Una vez terminado el manuscrito, mientras intentaba venderlo, Rahn volvió a enseñar en las escuelas profesionales. Obtuvo algunos trabajos pagados como traductor e incluso flirteó con el cine, ya que llegó a escribir el guión de una de las nuevas películas sonoras que se rodaban en Berlín y tuvo un pequeño papel como actor en otra. Al publicarse su libro empezó a aspirar a cosas mejores: solo tenía treinta años y toda la vida por delante. Siempre había soñado con convertirse en crítico literario en algún momento, pero sus años de vagabundeo por los Pirineos lo habían apartado de los círculos apropiados. Las buenas reseñas y modestas ventas no tenían la fuerza suficiente para sacarlo del anonimato.

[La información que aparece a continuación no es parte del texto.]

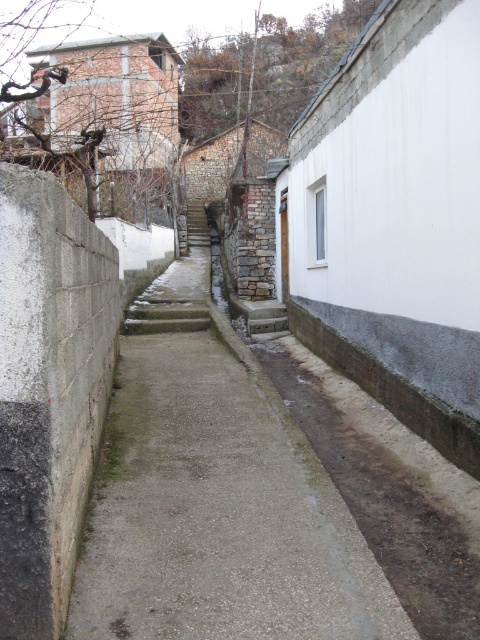 You are standing at the entrance of the alley and want to determine the distance between two points marked in the image. The first point is at coordinate point(121, 499) and the second is at point(199, 202). Based on the scene description, which point is closer to you?

Point(121, 499) is closer to the viewer than point(199, 202). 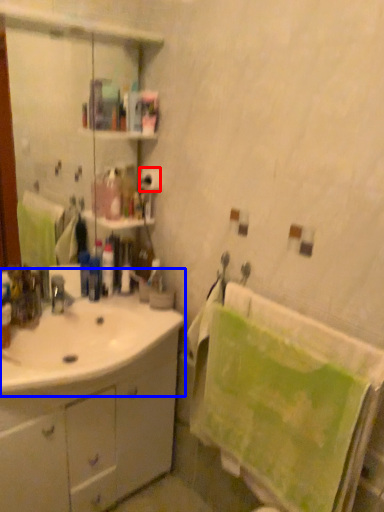 Question: Which object is closer to the camera taking this photo, toilet paper (highlighted by a red box) or sink (highlighted by a blue box)?

Choices:
 (A) toilet paper
 (B) sink

Answer: (B) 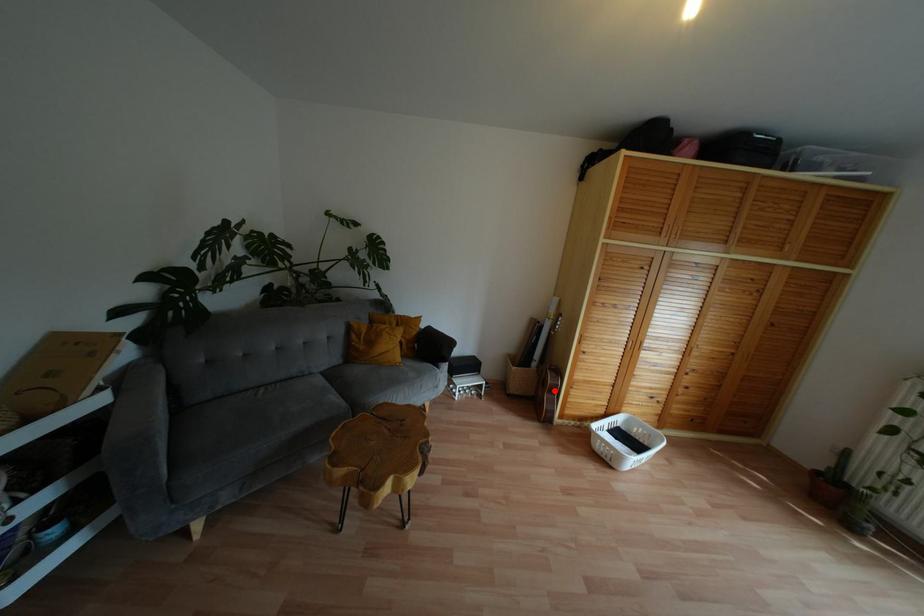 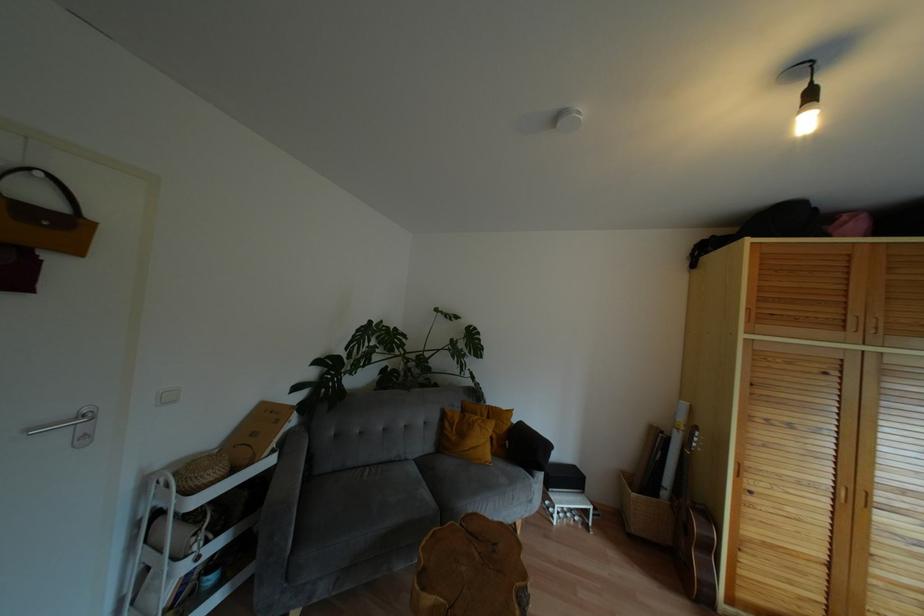 Where in the second image is the point corresponding to the highlighted location from the first image?

(710, 548) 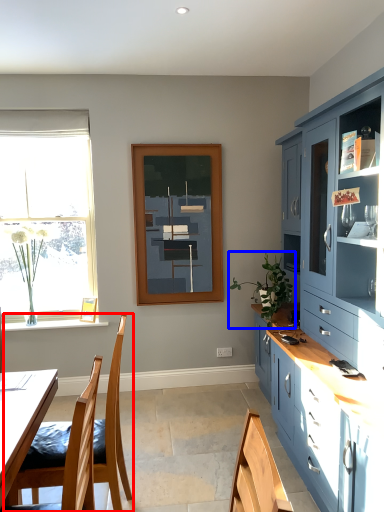 Question: Which of the following is the farthest to the observer, chair (highlighted by a red box) or houseplant (highlighted by a blue box)?

Choices:
 (A) chair
 (B) houseplant

Answer: (B) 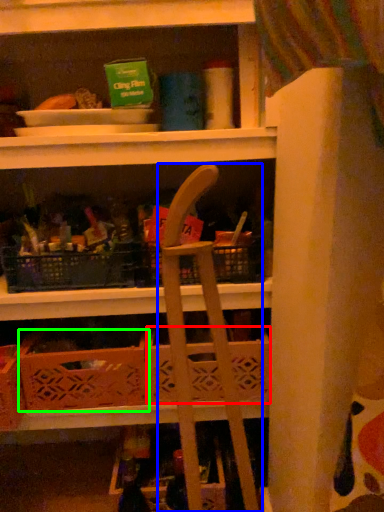 Question: Which object is positioned closest to basket (highlighted by a red box)? Select from folding chair (highlighted by a blue box) and crate (highlighted by a green box).

Choices:
 (A) folding chair
 (B) crate

Answer: (A) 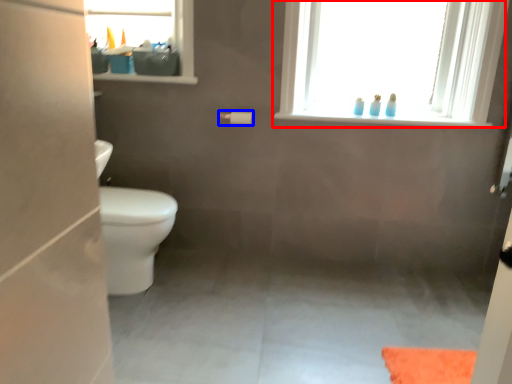 Question: Which of the following is the farthest to the observer, window (highlighted by a red box) or toilet paper (highlighted by a blue box)?

Choices:
 (A) window
 (B) toilet paper

Answer: (B) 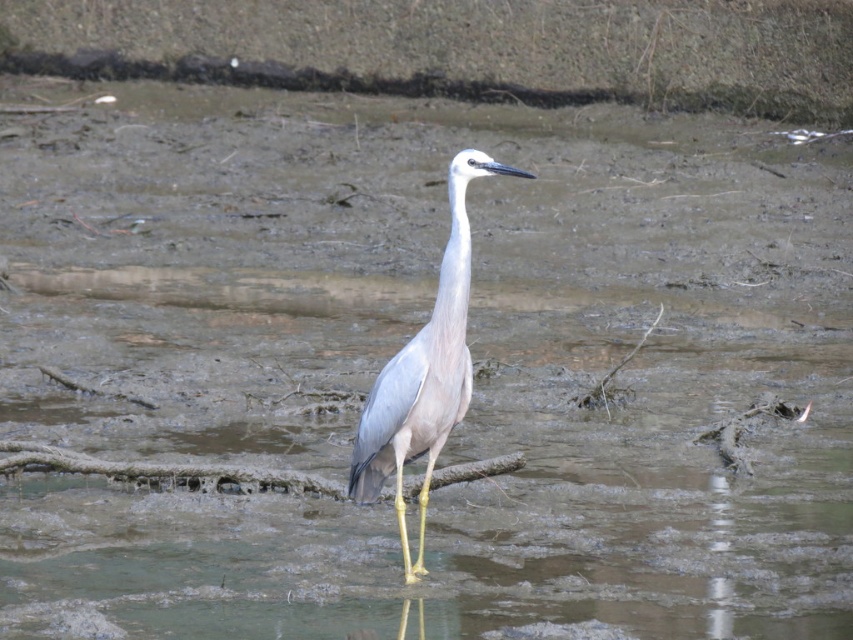 Is white matte bird at center positioned before white smooth neck at center?

That is True.

Can you confirm if white matte bird at center is positioned above white smooth neck at center?

Actually, white matte bird at center is below white smooth neck at center.

The image size is (853, 640). What do you see at coordinates (424, 372) in the screenshot? I see `white matte bird at center` at bounding box center [424, 372].

Locate an element on the screen. white matte bird at center is located at coordinates (424, 372). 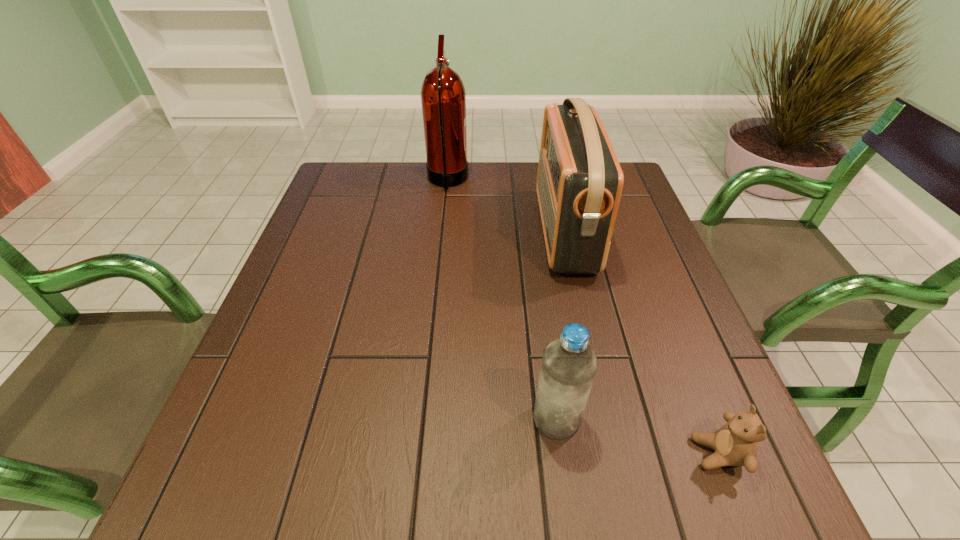 At what (x,y) coordinates should I click in order to perform the action: click on vacant space at the near edge of the desktop. Please return your answer as a coordinate pair (x, y). Looking at the image, I should click on (462, 513).

The height and width of the screenshot is (540, 960). In the image, there is a desktop. Identify the location of vacant space at the left edge. (369, 213).

In the image, there is a desktop. Where is `vacant space at the right edge`? Image resolution: width=960 pixels, height=540 pixels. vacant space at the right edge is located at coordinates (616, 222).

Identify the location of free spot at the far left corner of the desktop. (346, 163).

Where is `vacant space at the far right corner`? This screenshot has height=540, width=960. vacant space at the far right corner is located at coordinates (632, 201).

Identify the location of unoccupied area between the third tallest object and the radio receiver. (561, 325).

Find the location of a particular element. vacant point located between the shortest object and the third shortest object is located at coordinates (641, 342).

Locate an element on the screen. The height and width of the screenshot is (540, 960). empty space that is in between the second tallest object and the third tallest object is located at coordinates (x=561, y=325).

Image resolution: width=960 pixels, height=540 pixels. What are the coordinates of `unoccupied position between the third tallest object and the fire extinguisher` in the screenshot? It's located at (502, 300).

What are the coordinates of `empty space between the third shortest object and the tallest object` in the screenshot? It's located at tap(506, 206). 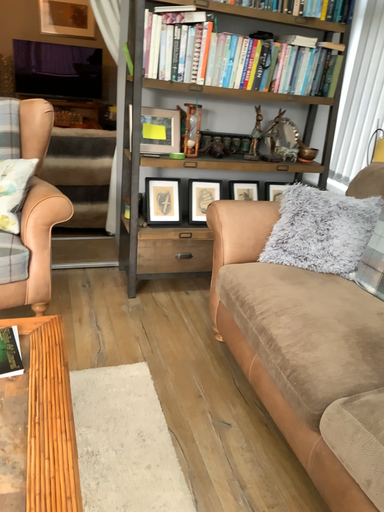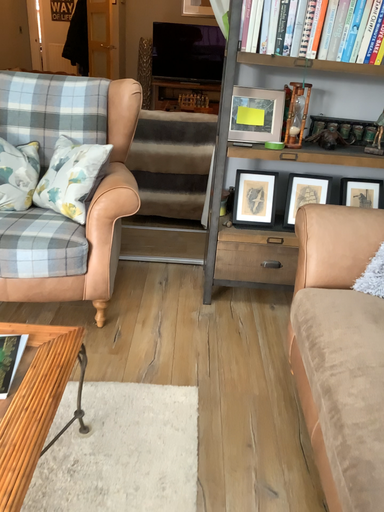 Question: Which way did the camera rotate in the video?

Choices:
 (A) rotated right
 (B) rotated left

Answer: (B) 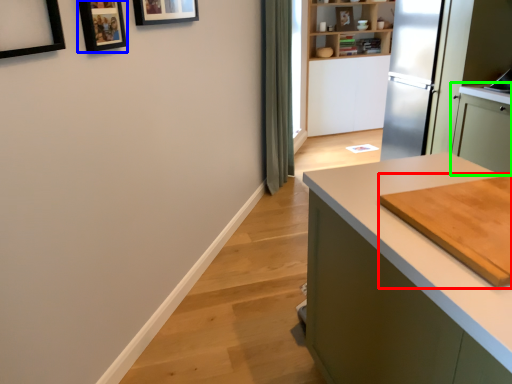 Question: Estimate the real-world distances between objects in this image. Which object is farther from cutting board (highlighted by a red box), picture frame (highlighted by a blue box) or cabinetry (highlighted by a green box)?

Choices:
 (A) picture frame
 (B) cabinetry

Answer: (B) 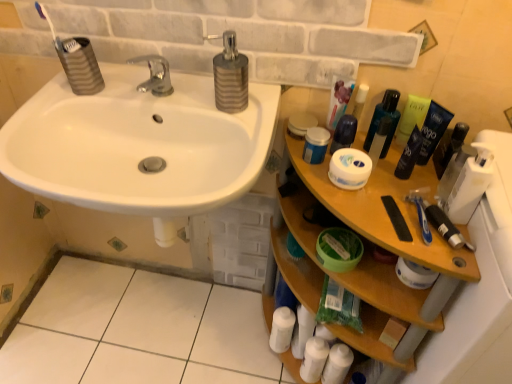 Where is `free space in front of dark blue plastic mouthwash at upper right, which is counted as the fourth mouthwash, starting from the right`? free space in front of dark blue plastic mouthwash at upper right, which is counted as the fourth mouthwash, starting from the right is located at coordinates (408, 217). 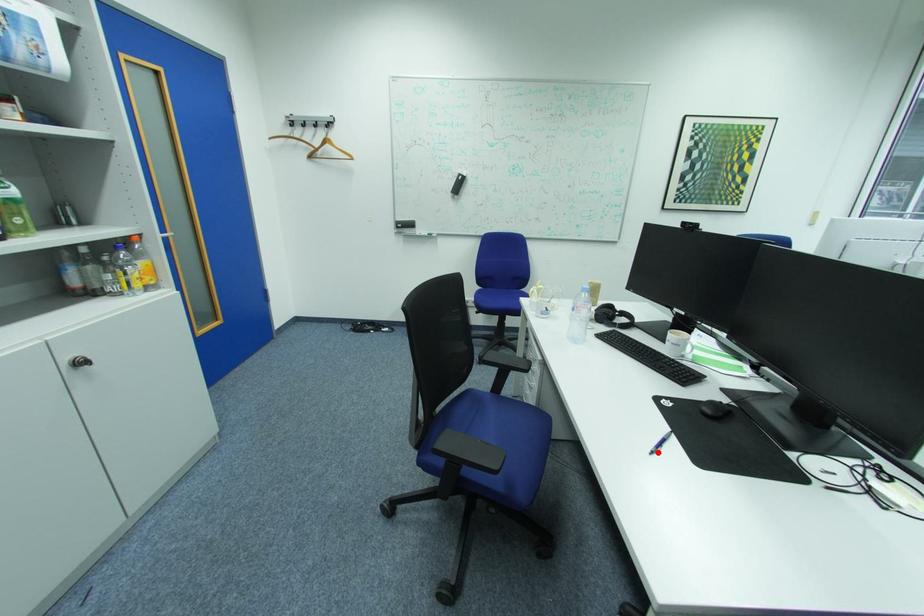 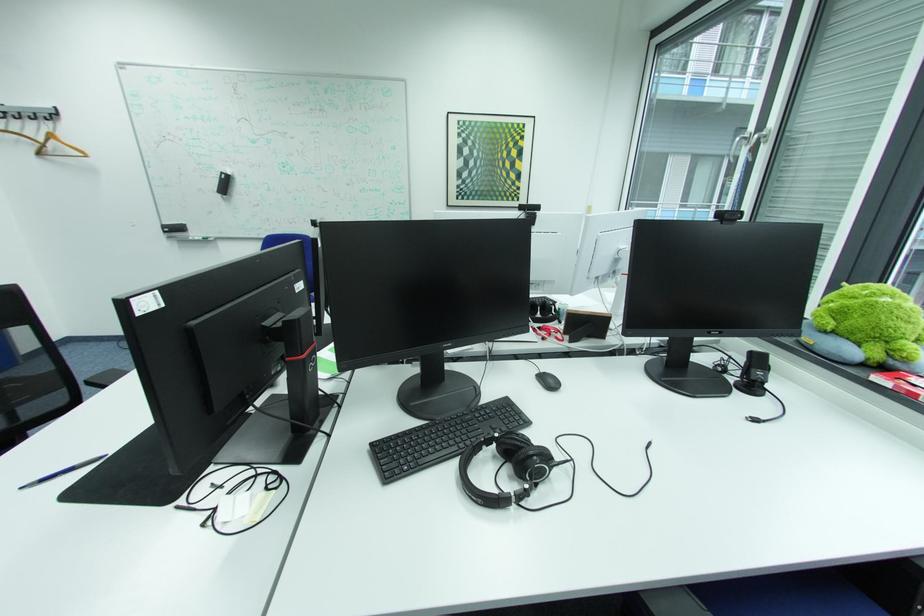 Question: A red point is marked in image1. In image2, is the corresponding 3D point closer to the camera or farther? Reply with the corresponding letter.

Choices:
 (A) The corresponding 3D point is closer.
 (B) The corresponding 3D point is farther.

Answer: (A) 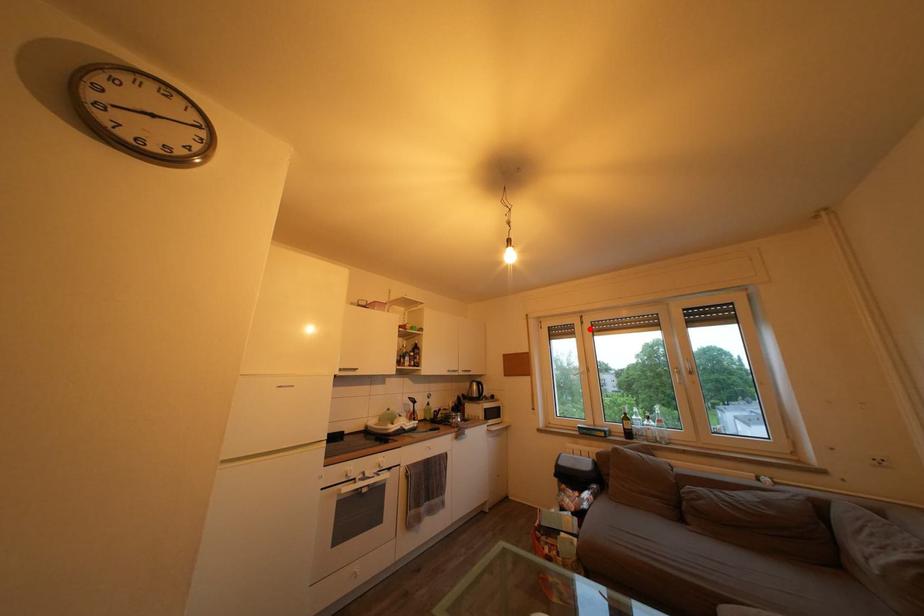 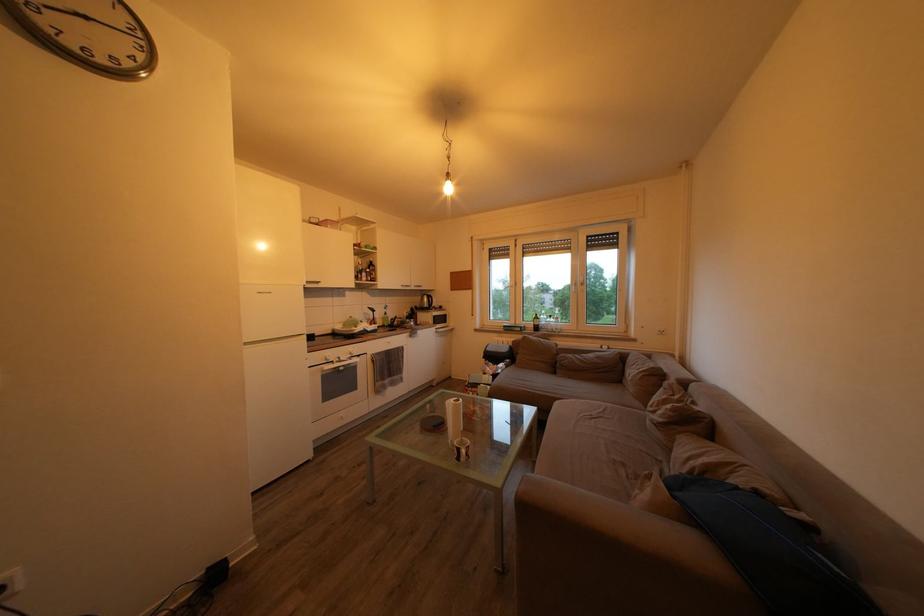 Question: I am providing you with two images of the same scene from different viewpoints. Image1 has a red point marked. In image2, the corresponding 3D location appears at what relative position? Reply with the corresponding letter.

Choices:
 (A) Closer
 (B) Farther

Answer: (A) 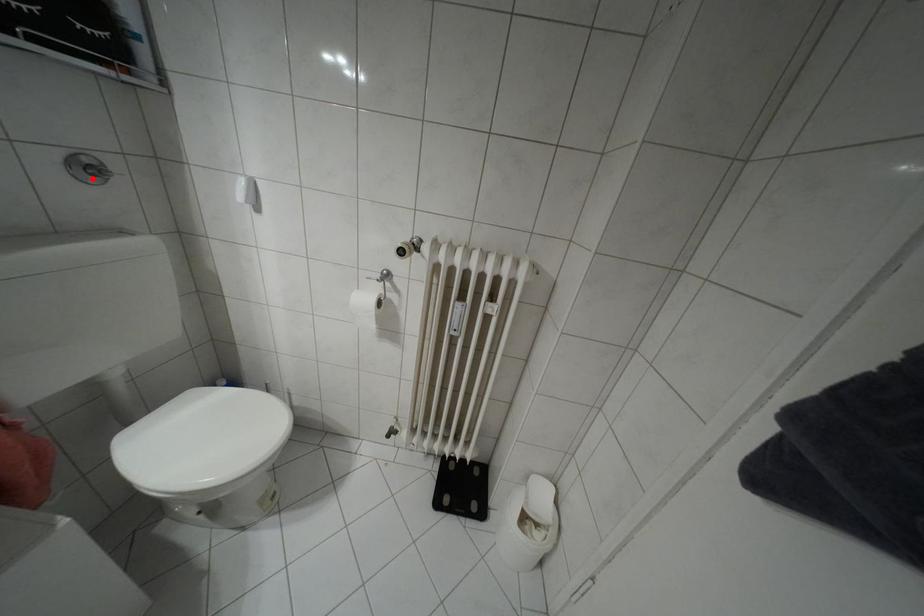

Una noche, en la primavera de 1935, mientras pasaba unos meses en París preparando la edición francesa del libro, Rahn recibió un sobre con matasellos de Berlín en su hotel. Al abrirlo encontró un buen fajo de billetes y una carta en la que alguien se ofrecía a promocionar su carrera si acudía al número 7 de Prinz Albrechtstrasse de Berlín.

En sus horas de soledad, los escritores son víctimas de multitud de fantasías. Creen de corazón que el libro en el que trabajan lo cambiará todo. Los rencores, los fallos morales, los defectos físicos, todo se desvanecerá cuando el libro imaginado se haga realidad. Después, al darse cuenta de que la vida sigue siendo el mismo sinsentido que antes, se sienten perplejos. Ante su incredulidad, el libro de olvida, los ejemplares no se venden y nadie habla de lo que ellos han tardado años en crear. El autor, entonces, se refugia en los elogios de algún crítico de periódico y consuela su herido espíritu con la esperanza de que, aunque perdido para su época, el libro sea reconocido en una edad futura.